(Stored data entries)
-- -- --
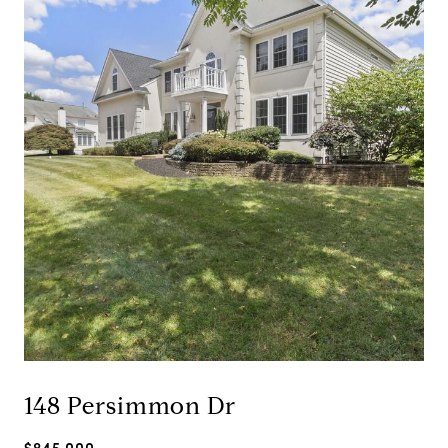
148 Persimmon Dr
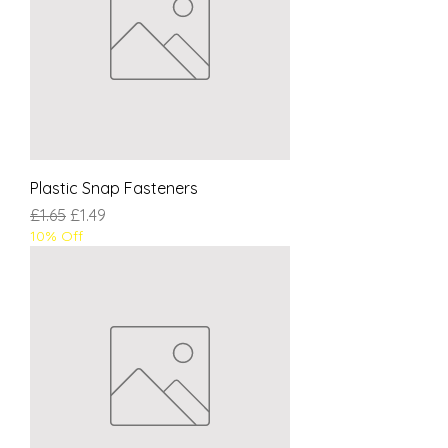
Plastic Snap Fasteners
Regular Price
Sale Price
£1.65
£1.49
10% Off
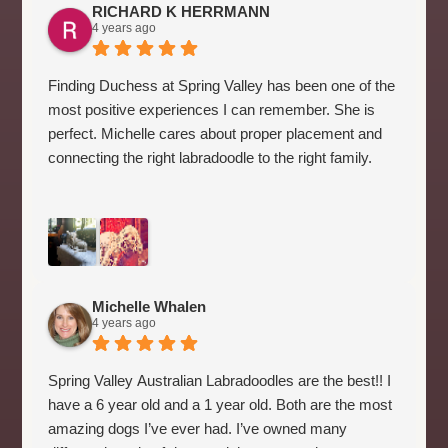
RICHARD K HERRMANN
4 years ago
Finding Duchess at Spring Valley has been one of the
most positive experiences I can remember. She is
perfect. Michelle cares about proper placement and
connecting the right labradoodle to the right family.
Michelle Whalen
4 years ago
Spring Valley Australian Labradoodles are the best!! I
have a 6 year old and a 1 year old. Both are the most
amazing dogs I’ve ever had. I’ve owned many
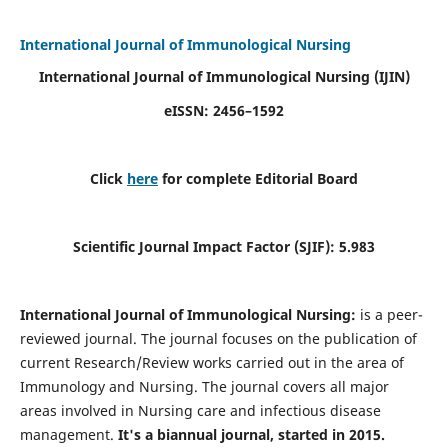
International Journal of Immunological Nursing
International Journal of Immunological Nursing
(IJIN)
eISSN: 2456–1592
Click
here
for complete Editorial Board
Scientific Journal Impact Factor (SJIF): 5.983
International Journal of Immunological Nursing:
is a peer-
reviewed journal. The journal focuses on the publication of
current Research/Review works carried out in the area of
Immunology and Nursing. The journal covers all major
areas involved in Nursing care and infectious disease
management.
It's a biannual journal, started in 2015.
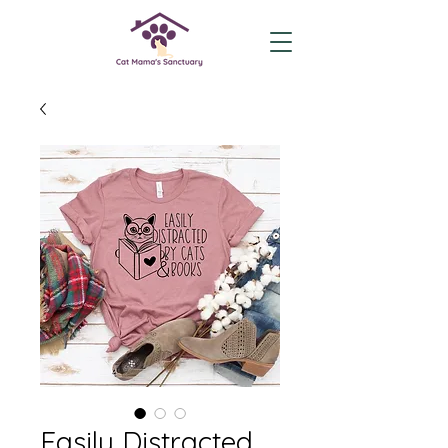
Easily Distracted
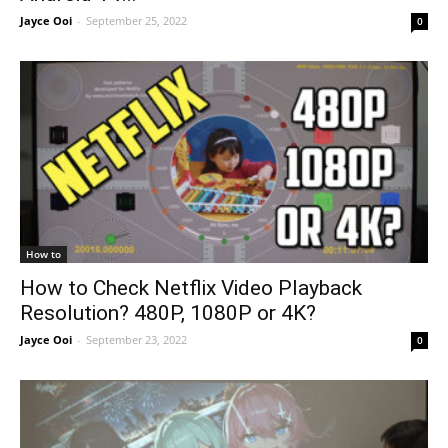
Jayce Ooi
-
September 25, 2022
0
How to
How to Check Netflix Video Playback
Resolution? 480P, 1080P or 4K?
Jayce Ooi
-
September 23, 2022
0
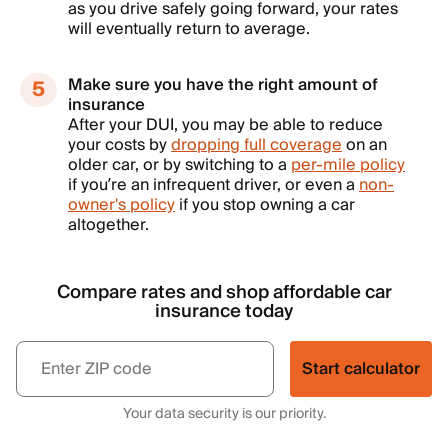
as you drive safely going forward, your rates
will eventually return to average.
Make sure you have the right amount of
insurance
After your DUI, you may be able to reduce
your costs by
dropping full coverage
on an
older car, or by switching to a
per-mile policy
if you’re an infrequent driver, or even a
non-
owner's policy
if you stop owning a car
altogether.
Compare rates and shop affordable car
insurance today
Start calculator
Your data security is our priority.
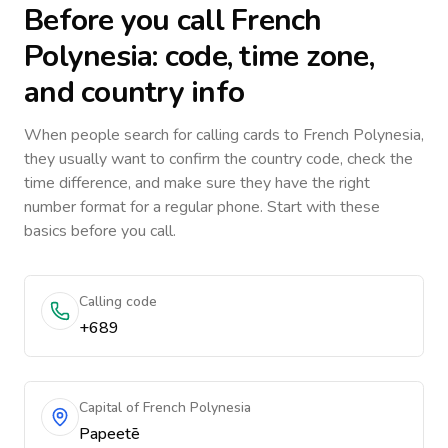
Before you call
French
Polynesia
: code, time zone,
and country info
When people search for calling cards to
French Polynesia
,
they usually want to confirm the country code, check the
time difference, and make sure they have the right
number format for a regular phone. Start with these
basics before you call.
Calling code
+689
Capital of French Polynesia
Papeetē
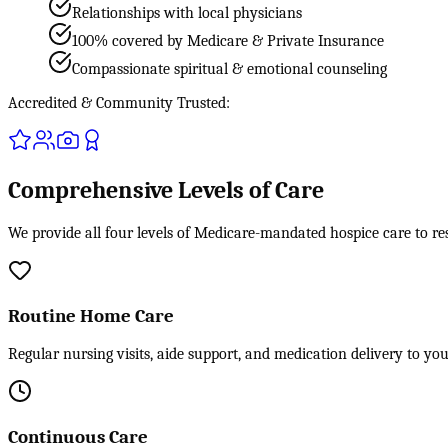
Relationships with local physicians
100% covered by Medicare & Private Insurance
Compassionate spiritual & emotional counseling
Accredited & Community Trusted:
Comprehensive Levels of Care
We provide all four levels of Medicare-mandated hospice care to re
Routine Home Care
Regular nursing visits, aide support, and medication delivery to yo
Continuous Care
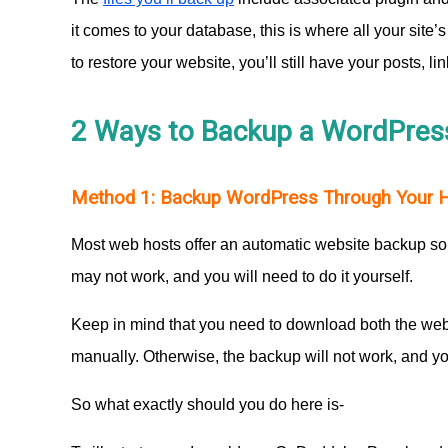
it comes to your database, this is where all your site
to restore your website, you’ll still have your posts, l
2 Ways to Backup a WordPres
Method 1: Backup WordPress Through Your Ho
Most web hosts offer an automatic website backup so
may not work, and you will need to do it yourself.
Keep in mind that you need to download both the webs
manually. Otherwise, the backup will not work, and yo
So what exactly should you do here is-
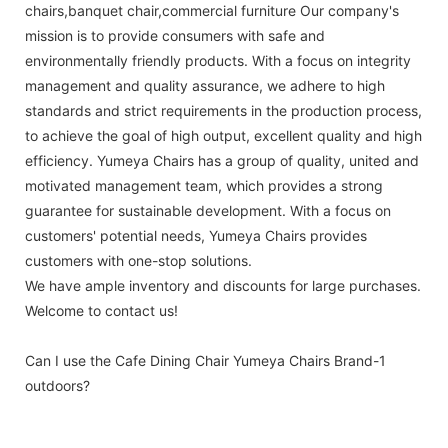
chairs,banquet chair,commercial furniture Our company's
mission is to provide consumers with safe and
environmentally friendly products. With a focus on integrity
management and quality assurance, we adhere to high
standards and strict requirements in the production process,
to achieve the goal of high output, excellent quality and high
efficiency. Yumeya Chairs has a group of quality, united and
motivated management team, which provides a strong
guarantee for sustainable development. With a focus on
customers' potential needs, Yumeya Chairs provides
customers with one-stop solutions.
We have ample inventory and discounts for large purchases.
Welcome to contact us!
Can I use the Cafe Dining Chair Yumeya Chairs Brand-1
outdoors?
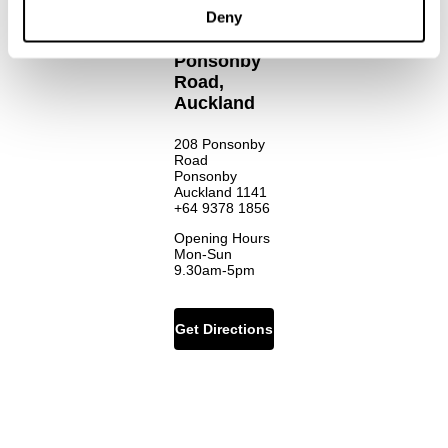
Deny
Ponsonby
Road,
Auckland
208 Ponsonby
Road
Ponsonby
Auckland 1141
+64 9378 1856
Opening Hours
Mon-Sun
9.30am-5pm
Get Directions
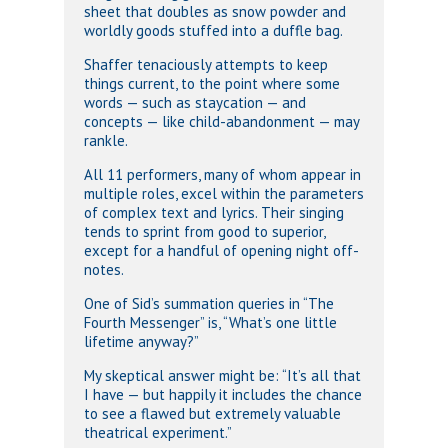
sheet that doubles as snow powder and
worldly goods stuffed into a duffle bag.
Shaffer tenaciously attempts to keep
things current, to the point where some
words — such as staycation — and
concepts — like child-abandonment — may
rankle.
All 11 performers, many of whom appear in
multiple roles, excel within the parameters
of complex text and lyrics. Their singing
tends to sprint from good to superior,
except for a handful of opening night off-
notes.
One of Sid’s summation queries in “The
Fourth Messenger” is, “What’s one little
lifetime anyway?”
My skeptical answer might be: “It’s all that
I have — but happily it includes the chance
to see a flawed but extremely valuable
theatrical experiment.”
-- -- --
### Activity
Among the records, find every line holding the word "website" and copy it.

### Your response
to restore your website, you’ll still have your posts, l
Most web hosts offer an automatic website backup so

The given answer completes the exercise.